Task goal: Which lines run from the one containing "Mask every instance" to the end of the material below? Copy them exactly, pictures excluded.
============
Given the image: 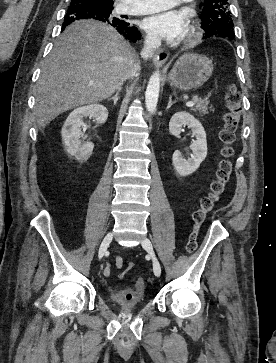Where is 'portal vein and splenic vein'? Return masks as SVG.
<instances>
[{
	"label": "portal vein and splenic vein",
	"mask_w": 276,
	"mask_h": 363,
	"mask_svg": "<svg viewBox=\"0 0 276 363\" xmlns=\"http://www.w3.org/2000/svg\"><path fill=\"white\" fill-rule=\"evenodd\" d=\"M195 105V102H193V101H188L187 103H186V106H188V107H192V106H194Z\"/></svg>",
	"instance_id": "1"
}]
</instances>
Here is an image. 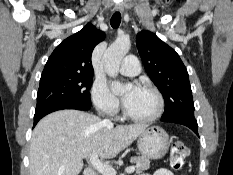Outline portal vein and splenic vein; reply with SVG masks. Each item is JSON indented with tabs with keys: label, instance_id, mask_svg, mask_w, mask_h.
<instances>
[{
	"label": "portal vein and splenic vein",
	"instance_id": "1",
	"mask_svg": "<svg viewBox=\"0 0 233 175\" xmlns=\"http://www.w3.org/2000/svg\"><path fill=\"white\" fill-rule=\"evenodd\" d=\"M90 164L103 175H116V170L99 160L98 154L94 151L90 155ZM135 166H129L125 169L126 173H133Z\"/></svg>",
	"mask_w": 233,
	"mask_h": 175
}]
</instances>
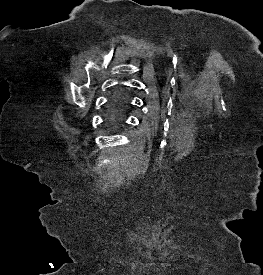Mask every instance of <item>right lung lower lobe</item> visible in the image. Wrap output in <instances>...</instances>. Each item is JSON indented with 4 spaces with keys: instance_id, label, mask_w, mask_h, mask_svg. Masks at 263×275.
Returning a JSON list of instances; mask_svg holds the SVG:
<instances>
[{
    "instance_id": "1",
    "label": "right lung lower lobe",
    "mask_w": 263,
    "mask_h": 275,
    "mask_svg": "<svg viewBox=\"0 0 263 275\" xmlns=\"http://www.w3.org/2000/svg\"><path fill=\"white\" fill-rule=\"evenodd\" d=\"M116 100H117V98H115V99L112 101V103H111V107H110L111 112H110V114L108 115V120H109V121H113L111 117H112V110H113V108H114V105H115V103H116Z\"/></svg>"
}]
</instances>
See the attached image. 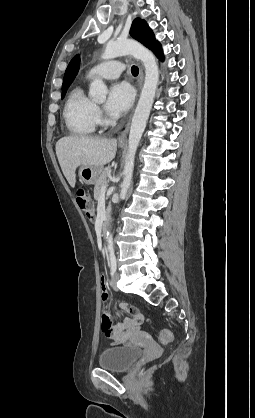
============
Expected answer:
Mask every instance of <item>right lung lower lobe</item> visible in the image. Wrap output in <instances>...</instances>. Each item is JSON indented with 4 spaces with keys: instance_id, label, mask_w, mask_h, mask_svg. Masks at 263×275.
Returning a JSON list of instances; mask_svg holds the SVG:
<instances>
[{
    "instance_id": "1",
    "label": "right lung lower lobe",
    "mask_w": 263,
    "mask_h": 275,
    "mask_svg": "<svg viewBox=\"0 0 263 275\" xmlns=\"http://www.w3.org/2000/svg\"><path fill=\"white\" fill-rule=\"evenodd\" d=\"M116 100H117V98H115V99L112 101V103H111V107H110L111 112H110V114L108 115V120H109V121H113L111 117H112V110H113V108H114V105H115V103H116Z\"/></svg>"
}]
</instances>
See the attached image. 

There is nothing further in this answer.